Report how many lines in the records carry the string "first", and give no further text.
START Data supplied
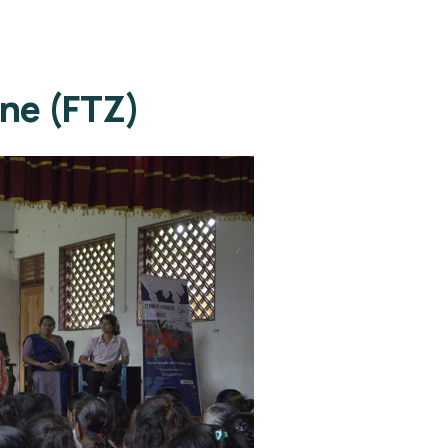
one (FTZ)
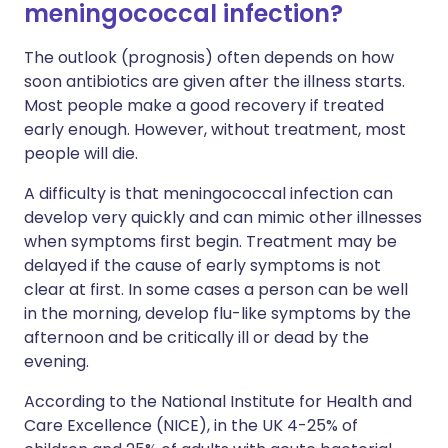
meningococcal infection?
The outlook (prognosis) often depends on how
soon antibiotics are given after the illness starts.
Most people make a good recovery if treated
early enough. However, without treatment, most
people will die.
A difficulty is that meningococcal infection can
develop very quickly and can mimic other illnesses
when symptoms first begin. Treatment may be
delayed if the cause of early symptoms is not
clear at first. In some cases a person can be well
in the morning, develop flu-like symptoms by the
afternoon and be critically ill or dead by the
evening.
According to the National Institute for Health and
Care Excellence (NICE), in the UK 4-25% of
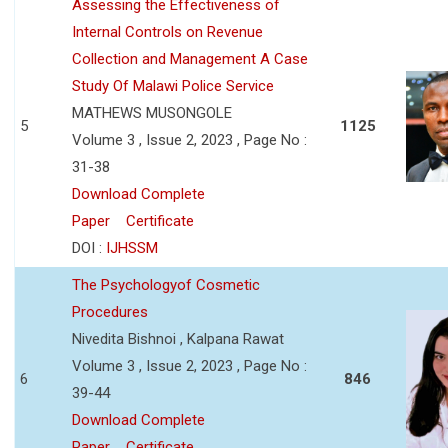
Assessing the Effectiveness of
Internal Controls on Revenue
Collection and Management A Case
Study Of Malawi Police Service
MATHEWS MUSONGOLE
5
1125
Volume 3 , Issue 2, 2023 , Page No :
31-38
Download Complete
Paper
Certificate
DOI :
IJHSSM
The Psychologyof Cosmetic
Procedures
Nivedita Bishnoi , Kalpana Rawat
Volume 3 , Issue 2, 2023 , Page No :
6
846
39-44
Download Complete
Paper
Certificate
END Data supplied
START Data supplied
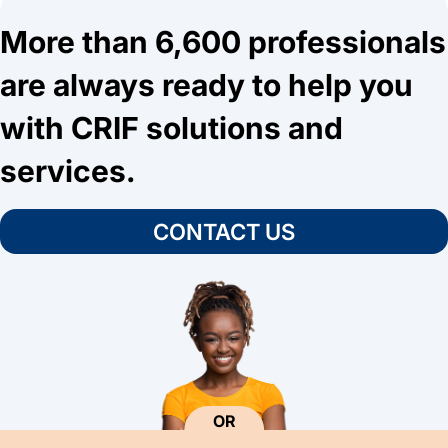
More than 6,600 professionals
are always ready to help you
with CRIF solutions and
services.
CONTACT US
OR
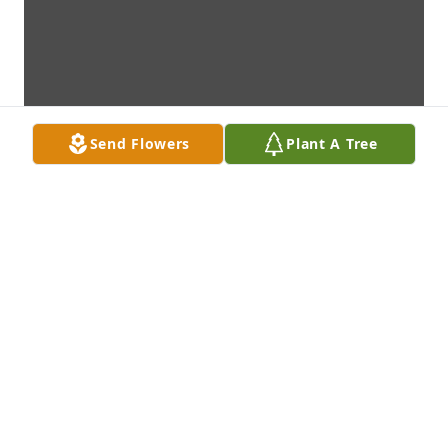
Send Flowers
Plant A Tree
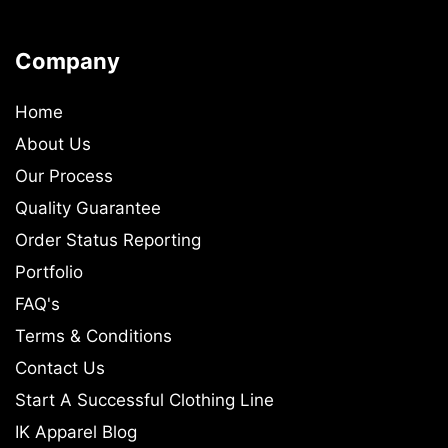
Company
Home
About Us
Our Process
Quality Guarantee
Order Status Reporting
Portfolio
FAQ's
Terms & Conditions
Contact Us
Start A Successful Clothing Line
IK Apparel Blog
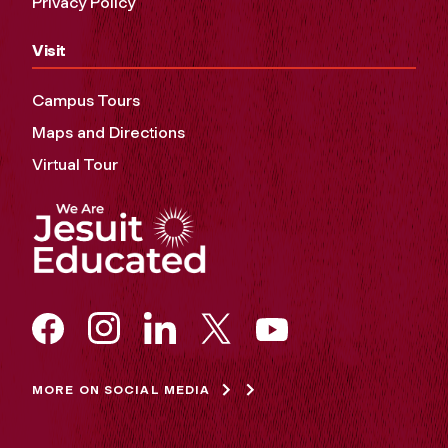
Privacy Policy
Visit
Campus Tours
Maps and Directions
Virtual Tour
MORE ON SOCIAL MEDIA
END Data supplied
> _Written response_
2